## EXERCISE DESCRIPTION
Please tally the lines of the records that contain "WhatsApp" and send back only the total.

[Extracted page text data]
◇ ◇ ◇ ◇

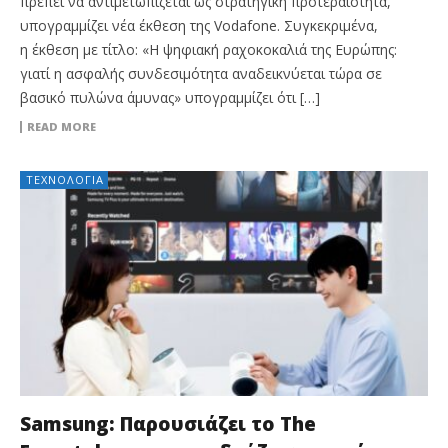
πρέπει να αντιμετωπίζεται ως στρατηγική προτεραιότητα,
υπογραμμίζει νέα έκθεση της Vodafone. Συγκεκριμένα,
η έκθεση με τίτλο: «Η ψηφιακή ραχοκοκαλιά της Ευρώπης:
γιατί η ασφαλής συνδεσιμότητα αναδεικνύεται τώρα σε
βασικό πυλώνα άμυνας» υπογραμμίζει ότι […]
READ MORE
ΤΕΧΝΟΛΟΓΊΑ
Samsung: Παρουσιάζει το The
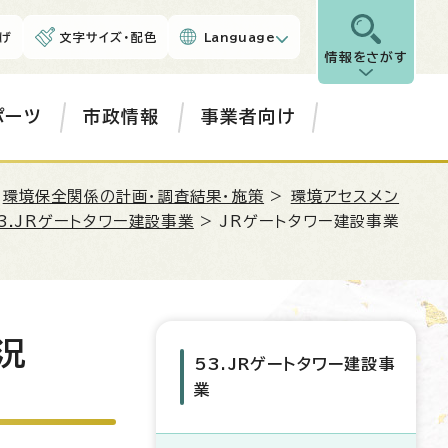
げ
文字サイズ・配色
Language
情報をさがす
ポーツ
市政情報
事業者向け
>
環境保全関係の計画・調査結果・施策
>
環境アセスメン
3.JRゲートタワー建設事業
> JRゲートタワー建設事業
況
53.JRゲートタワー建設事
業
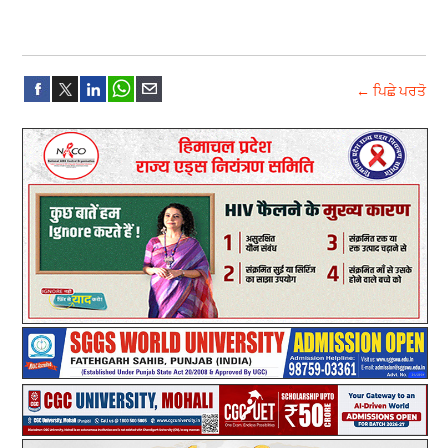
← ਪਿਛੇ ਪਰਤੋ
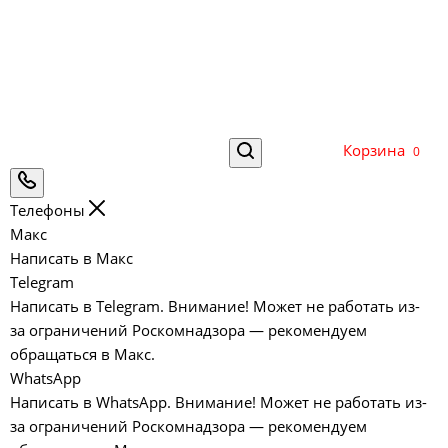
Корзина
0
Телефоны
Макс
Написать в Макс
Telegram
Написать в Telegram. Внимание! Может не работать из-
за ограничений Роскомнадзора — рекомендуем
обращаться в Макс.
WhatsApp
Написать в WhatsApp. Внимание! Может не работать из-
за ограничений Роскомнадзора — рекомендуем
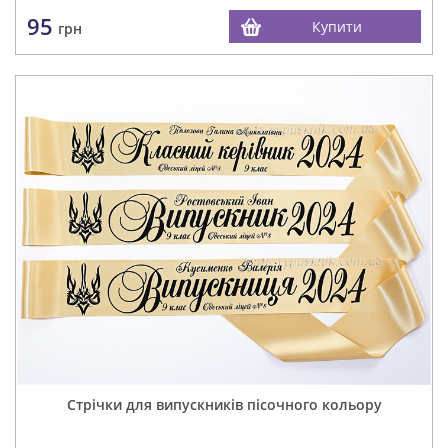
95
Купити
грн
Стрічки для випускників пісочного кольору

◇ ◇ ◇ ◇

## SOLUTION
2